The team identified a number of flavorings that had different effects on cardiomyocyte functions.
They found that cinnamaldehyde, or cinnamon flavoring, prevented the cardiomyocytes from contracting 24 hours after coming into contact with them, while eugenol (clove), citronellol (floral), and limonene (citrus) caused the heart muscle cells to beat faster.
“These effects [from the chemicals] are kind of striking because it suggests that if this compound was interacting with the heart muscle itself, it could do something directly to change how that cell actually functions,” says Nystoriak.
‘Don’t assume that e-cigarettes are harmless’
The researchers note that the flavorings that caused the greatest alterations to cardiomyocytes had the strongest effects when unheated.

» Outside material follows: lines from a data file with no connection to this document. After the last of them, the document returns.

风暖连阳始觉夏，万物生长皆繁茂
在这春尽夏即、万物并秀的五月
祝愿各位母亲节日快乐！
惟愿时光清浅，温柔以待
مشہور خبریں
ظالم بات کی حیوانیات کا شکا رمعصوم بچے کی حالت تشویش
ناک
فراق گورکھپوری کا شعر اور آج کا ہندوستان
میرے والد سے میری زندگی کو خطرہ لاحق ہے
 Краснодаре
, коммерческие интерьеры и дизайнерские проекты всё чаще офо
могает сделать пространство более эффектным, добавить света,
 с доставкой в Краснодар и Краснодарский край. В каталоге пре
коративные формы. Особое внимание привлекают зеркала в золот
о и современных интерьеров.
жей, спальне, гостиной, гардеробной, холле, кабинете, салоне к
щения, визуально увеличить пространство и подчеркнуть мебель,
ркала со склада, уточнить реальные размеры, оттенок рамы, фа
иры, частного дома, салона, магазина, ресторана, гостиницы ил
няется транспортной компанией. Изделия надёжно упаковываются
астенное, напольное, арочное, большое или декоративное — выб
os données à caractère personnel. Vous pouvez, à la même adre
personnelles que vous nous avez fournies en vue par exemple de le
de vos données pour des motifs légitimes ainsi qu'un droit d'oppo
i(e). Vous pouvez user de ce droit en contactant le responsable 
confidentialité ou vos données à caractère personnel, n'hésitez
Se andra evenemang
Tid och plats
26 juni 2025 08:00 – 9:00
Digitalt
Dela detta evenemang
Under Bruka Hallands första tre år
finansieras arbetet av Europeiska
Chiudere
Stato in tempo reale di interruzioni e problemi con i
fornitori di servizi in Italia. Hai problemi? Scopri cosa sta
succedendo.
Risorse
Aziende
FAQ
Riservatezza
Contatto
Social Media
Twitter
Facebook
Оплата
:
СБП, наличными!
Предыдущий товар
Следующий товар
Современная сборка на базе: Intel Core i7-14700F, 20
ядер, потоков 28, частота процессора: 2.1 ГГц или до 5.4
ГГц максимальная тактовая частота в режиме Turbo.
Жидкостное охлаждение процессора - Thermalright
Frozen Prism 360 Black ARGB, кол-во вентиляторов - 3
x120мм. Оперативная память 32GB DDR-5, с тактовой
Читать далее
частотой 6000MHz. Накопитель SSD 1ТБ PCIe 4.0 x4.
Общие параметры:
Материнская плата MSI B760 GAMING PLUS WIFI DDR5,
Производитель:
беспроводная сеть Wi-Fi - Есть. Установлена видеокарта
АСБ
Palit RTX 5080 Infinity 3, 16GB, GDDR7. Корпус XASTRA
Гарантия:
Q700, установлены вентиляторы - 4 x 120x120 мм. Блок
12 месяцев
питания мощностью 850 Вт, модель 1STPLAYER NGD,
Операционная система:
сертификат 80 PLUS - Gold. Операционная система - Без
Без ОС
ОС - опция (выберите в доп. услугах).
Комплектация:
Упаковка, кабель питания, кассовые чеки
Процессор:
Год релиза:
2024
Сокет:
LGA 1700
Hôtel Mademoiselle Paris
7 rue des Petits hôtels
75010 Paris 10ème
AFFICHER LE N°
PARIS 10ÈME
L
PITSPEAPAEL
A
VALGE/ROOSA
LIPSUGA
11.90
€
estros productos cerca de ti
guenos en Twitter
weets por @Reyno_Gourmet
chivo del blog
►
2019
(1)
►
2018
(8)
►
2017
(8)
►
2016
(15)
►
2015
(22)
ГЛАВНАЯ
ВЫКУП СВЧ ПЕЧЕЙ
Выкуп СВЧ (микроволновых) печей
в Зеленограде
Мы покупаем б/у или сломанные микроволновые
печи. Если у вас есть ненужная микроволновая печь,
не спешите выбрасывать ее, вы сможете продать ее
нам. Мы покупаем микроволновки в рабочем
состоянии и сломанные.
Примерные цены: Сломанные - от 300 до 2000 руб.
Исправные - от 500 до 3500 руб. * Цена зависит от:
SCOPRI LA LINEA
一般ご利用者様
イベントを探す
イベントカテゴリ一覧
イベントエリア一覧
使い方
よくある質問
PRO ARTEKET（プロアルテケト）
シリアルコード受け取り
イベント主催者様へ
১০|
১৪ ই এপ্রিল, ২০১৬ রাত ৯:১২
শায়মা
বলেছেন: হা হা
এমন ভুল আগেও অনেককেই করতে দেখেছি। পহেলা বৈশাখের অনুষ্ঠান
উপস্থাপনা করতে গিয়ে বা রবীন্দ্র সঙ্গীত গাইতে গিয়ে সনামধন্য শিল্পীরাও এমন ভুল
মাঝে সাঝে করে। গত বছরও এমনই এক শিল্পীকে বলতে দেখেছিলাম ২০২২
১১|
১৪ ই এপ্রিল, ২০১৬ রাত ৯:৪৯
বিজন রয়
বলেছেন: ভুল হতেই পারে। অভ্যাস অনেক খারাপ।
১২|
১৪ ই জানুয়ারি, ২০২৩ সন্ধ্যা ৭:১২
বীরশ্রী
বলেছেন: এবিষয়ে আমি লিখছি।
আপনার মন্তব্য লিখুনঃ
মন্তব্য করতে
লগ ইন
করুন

However, there are thousands of flavorings for e-cigarette liquids, and the team points out that it is still unclear as to how many of these break down once heated.
One limitation of this study is that the experiments were completed in vivo, so precisely how inhaling the flavorings in e-cigarette liquids might impact cardiomyocyte function needs to be studied further.
Still, commenting on the team’s findings, Matthew L. Springer, Ph.D. — who was not involved in the research but who studies the effects of tobacco smoke on vascular function — says that e-cigarette users should take these results into consideration.
“They should not assume that e-cigarettes are harmless just because they don’t produce smoke. The best thing that you can inhale is clean air.”